### INSTRUCTIONS FOR THE TASK
Could you output the entries that follow exactly, omitting any pictures they contain?

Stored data
········
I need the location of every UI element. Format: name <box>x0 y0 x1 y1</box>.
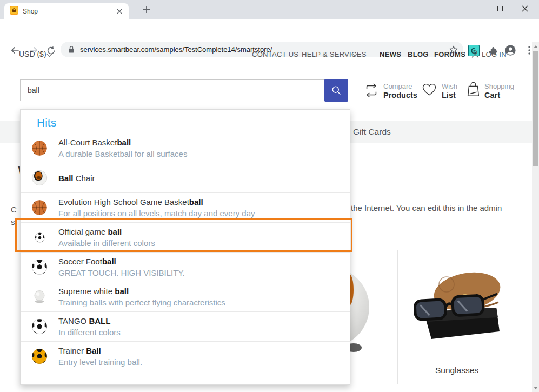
hit-subtitle: GREAT TOUCH. HIGH VISIBILITY. <box>58 267 185 278</box>
window-maximize-button[interactable] <box>488 0 513 17</box>
compare-products-label[interactable]: CompareProducts <box>383 82 417 99</box>
hit-title: Trainer Ball <box>58 345 142 356</box>
login-person-icon <box>471 50 480 58</box>
soccer-ball-icon <box>30 232 49 243</box>
ball-chair-icon <box>30 170 49 186</box>
search-icon <box>331 85 342 96</box>
currency-selector[interactable]: USD ($) <box>19 50 46 58</box>
wish-list-label[interactable]: WishList <box>442 82 457 99</box>
hit-subtitle: Available in different colors <box>58 237 155 249</box>
hit-title: Ball Chair <box>58 172 95 184</box>
close-icon <box>522 5 528 12</box>
basketball-icon <box>30 200 49 216</box>
search-button[interactable] <box>324 79 348 102</box>
sunglasses-image <box>409 265 506 347</box>
paragraph-fragment-left-2: si <box>11 217 17 227</box>
product-card-sunglasses[interactable]: Sunglasses <box>397 250 516 384</box>
hit-all-court-basketball[interactable]: All-Court BasketballA durable Basketball… <box>21 133 350 163</box>
compare-products-button[interactable] <box>363 82 380 101</box>
tab-title: Shop <box>23 8 110 15</box>
scroll-up-icon[interactable] <box>534 45 538 48</box>
window-controls <box>463 0 537 17</box>
menu-item-gift-cards[interactable]: Gift Cards <box>353 127 391 137</box>
hit-title: Official game ball <box>58 226 155 237</box>
yellow-ball-icon <box>30 348 49 364</box>
hit-subtitle: Training balls with perfect flying chara… <box>58 297 225 308</box>
hit-trainer-ball[interactable]: Trainer BallEntry level training ball. <box>21 341 350 371</box>
tab-close-icon[interactable] <box>115 6 124 16</box>
login-link[interactable]: LOG IN <box>482 50 507 58</box>
scroll-down-icon[interactable] <box>534 387 538 389</box>
url-text: services.smartbear.com/samples/TestCompl… <box>80 45 272 54</box>
heart-icon <box>421 82 437 98</box>
shopping-bag-icon <box>465 81 481 98</box>
basketball-icon <box>30 140 49 156</box>
window-minimize-button[interactable] <box>463 0 488 17</box>
hit-subtitle: Entry level training ball. <box>58 356 142 368</box>
hit-title: All-Court Basketball <box>58 137 187 148</box>
hits-heading: Hits <box>21 110 350 133</box>
soccer-ball-icon <box>30 318 49 335</box>
nav-forums[interactable]: FORUMS <box>434 50 465 58</box>
nav-blog[interactable]: BLOG <box>408 50 429 58</box>
nav-news[interactable]: NEWS <box>380 50 401 58</box>
browser-window: Shop services.smartbear.com/s <box>0 0 539 392</box>
wish-list-button[interactable] <box>421 82 437 100</box>
kebab-menu-icon <box>528 46 530 55</box>
hit-ball-chair[interactable]: Ball Chair <box>21 163 350 192</box>
browser-tab-shop[interactable]: Shop <box>4 3 129 19</box>
hit-soccer-football[interactable]: Soccer FootballGREAT TOUCH. HIGH VISIBIL… <box>21 252 350 282</box>
hit-subtitle: For all positions on all levels, match d… <box>58 208 255 219</box>
hit-title: Supreme white ball <box>58 285 225 297</box>
nav-contact-us[interactable]: CONTACT US <box>252 50 298 58</box>
shop-favicon-icon <box>10 6 18 17</box>
browser-toolbar: services.smartbear.com/samples/TestCompl… <box>0 19 539 42</box>
compare-icon <box>363 82 380 99</box>
paragraph-fragment-left-1: C <box>11 205 17 214</box>
hit-subtitle: A durable Basketball for all surfaces <box>58 148 187 160</box>
hit-supreme-white-ball[interactable]: Supreme white ballTraining balls with pe… <box>21 282 350 311</box>
window-close-button[interactable] <box>513 0 537 17</box>
search-input[interactable] <box>20 79 325 101</box>
hit-subtitle: In different colors <box>58 327 121 338</box>
hit-title: Evolution High School Game Basketball <box>58 196 255 208</box>
hit-evolution-basketball[interactable]: Evolution High School Game BasketballFor… <box>21 192 350 222</box>
product-label-sunglasses: Sunglasses <box>398 366 516 375</box>
tab-strip: Shop <box>0 0 539 19</box>
hit-tango-ball[interactable]: TANGO BALLIn different colors <box>21 311 350 341</box>
shopping-cart-button[interactable] <box>465 81 481 100</box>
hit-title: Soccer Football <box>58 256 185 267</box>
minimize-icon <box>473 9 478 9</box>
shopping-cart-label[interactable]: ShoppingCart <box>484 82 514 99</box>
scrollbar-thumb[interactable] <box>533 51 538 166</box>
white-ball-icon <box>30 289 49 304</box>
soccer-ball-icon <box>30 259 49 275</box>
paragraph-fragment-right: the Internet. You can edit this in the a… <box>351 203 502 212</box>
page-scrollbar[interactable] <box>532 42 539 392</box>
maximize-icon <box>497 6 503 11</box>
hit-title: TANGO BALL <box>58 315 121 327</box>
hit-official-game-ball[interactable]: Official game ballAvailable in different… <box>21 222 350 252</box>
new-tab-button[interactable] <box>139 4 154 16</box>
search-suggestions-panel: Hits All-Court BasketballA durable Baske… <box>20 109 350 385</box>
lock-icon <box>68 45 75 54</box>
········
### RESULT OF THE EXERCISE
I need the location of every UI element. Format: name <box>x0 y0 x1 y1</box>.
hit-subtitle: GREAT TOUCH. HIGH VISIBILITY. <box>58 267 185 278</box>
window-maximize-button[interactable] <box>488 0 513 17</box>
compare-products-label[interactable]: CompareProducts <box>383 82 417 99</box>
hit-title: Trainer Ball <box>58 345 142 356</box>
login-person-icon <box>471 50 480 58</box>
soccer-ball-icon <box>30 232 49 243</box>
ball-chair-icon <box>30 170 49 186</box>
search-icon <box>331 85 342 96</box>
currency-selector[interactable]: USD ($) <box>19 50 46 58</box>
wish-list-label[interactable]: WishList <box>442 82 457 99</box>
hit-subtitle: Available in different colors <box>58 237 155 249</box>
hit-title: Ball Chair <box>58 172 95 184</box>
close-icon <box>522 5 528 12</box>
basketball-icon <box>30 200 49 216</box>
search-button[interactable] <box>324 79 348 102</box>
sunglasses-image <box>409 265 506 347</box>
paragraph-fragment-left-2: si <box>11 217 17 227</box>
product-card-sunglasses[interactable]: Sunglasses <box>397 250 516 384</box>
hit-all-court-basketball[interactable]: All-Court BasketballA durable Basketball… <box>21 133 350 163</box>
compare-products-button[interactable] <box>363 82 380 101</box>
tab-title: Shop <box>23 8 110 15</box>
scroll-up-icon[interactable] <box>534 45 538 48</box>
window-controls <box>463 0 537 17</box>
menu-item-gift-cards[interactable]: Gift Cards <box>353 127 391 137</box>
hit-title: Official game ball <box>58 226 155 237</box>
yellow-ball-icon <box>30 348 49 364</box>
hit-subtitle: Training balls with perfect flying chara… <box>58 297 225 308</box>
hit-trainer-ball[interactable]: Trainer BallEntry level training ball. <box>21 341 350 371</box>
tab-close-icon[interactable] <box>115 6 124 16</box>
login-link[interactable]: LOG IN <box>482 50 507 58</box>
scroll-down-icon[interactable] <box>534 387 538 389</box>
url-text: services.smartbear.com/samples/TestCompl… <box>80 45 272 54</box>
heart-icon <box>421 82 437 98</box>
shopping-bag-icon <box>465 81 481 98</box>
basketball-icon <box>30 140 49 156</box>
window-minimize-button[interactable] <box>463 0 488 17</box>
hit-subtitle: Entry level training ball. <box>58 356 142 368</box>
hit-title: All-Court Basketball <box>58 137 187 148</box>
hits-heading: Hits <box>21 110 350 133</box>
soccer-ball-icon <box>30 318 49 335</box>
nav-forums[interactable]: FORUMS <box>434 50 465 58</box>
nav-blog[interactable]: BLOG <box>408 50 429 58</box>
nav-news[interactable]: NEWS <box>380 50 401 58</box>
browser-window: Shop services.smartbear.com/s <box>0 0 539 392</box>
wish-list-button[interactable] <box>421 82 437 100</box>
kebab-menu-icon <box>528 46 530 55</box>
hit-ball-chair[interactable]: Ball Chair <box>21 163 350 192</box>
browser-tab-shop[interactable]: Shop <box>4 3 129 19</box>
hit-soccer-football[interactable]: Soccer FootballGREAT TOUCH. HIGH VISIBIL… <box>21 252 350 282</box>
hit-subtitle: For all positions on all levels, match d… <box>58 208 255 219</box>
hit-title: Supreme white ball <box>58 285 225 297</box>
nav-contact-us[interactable]: CONTACT US <box>252 50 298 58</box>
shop-favicon-icon <box>10 6 18 17</box>
browser-toolbar: services.smartbear.com/samples/TestCompl… <box>0 19 539 42</box>
compare-icon <box>363 82 380 99</box>
paragraph-fragment-left-1: C <box>11 205 17 214</box>
hit-subtitle: A durable Basketball for all surfaces <box>58 148 187 160</box>
hit-supreme-white-ball[interactable]: Supreme white ballTraining balls with pe… <box>21 282 350 311</box>
window-close-button[interactable] <box>513 0 537 17</box>
search-input[interactable] <box>20 79 325 101</box>
hit-subtitle: In different colors <box>58 327 121 338</box>
hit-title: Evolution High School Game Basketball <box>58 196 255 208</box>
hit-evolution-basketball[interactable]: Evolution High School Game BasketballFor… <box>21 192 350 222</box>
product-label-sunglasses: Sunglasses <box>398 366 516 375</box>
tab-strip: Shop <box>0 0 539 19</box>
hit-tango-ball[interactable]: TANGO BALLIn different colors <box>21 311 350 341</box>
shopping-cart-button[interactable] <box>465 81 481 100</box>
hit-title: Soccer Football <box>58 256 185 267</box>
minimize-icon <box>473 9 478 9</box>
shopping-cart-label[interactable]: ShoppingCart <box>484 82 514 99</box>
scrollbar-thumb[interactable] <box>533 51 538 166</box>
white-ball-icon <box>30 289 49 304</box>
soccer-ball-icon <box>30 259 49 275</box>
paragraph-fragment-right: the Internet. You can edit this in the a… <box>351 203 502 212</box>
page-scrollbar[interactable] <box>532 42 539 392</box>
maximize-icon <box>497 6 503 11</box>
hit-title: TANGO BALL <box>58 315 121 327</box>
hit-official-game-ball[interactable]: Official game ballAvailable in different… <box>21 222 350 252</box>
new-tab-button[interactable] <box>139 4 154 16</box>
search-suggestions-panel: Hits All-Court BasketballA durable Baske… <box>20 109 350 385</box>
lock-icon <box>68 45 75 54</box>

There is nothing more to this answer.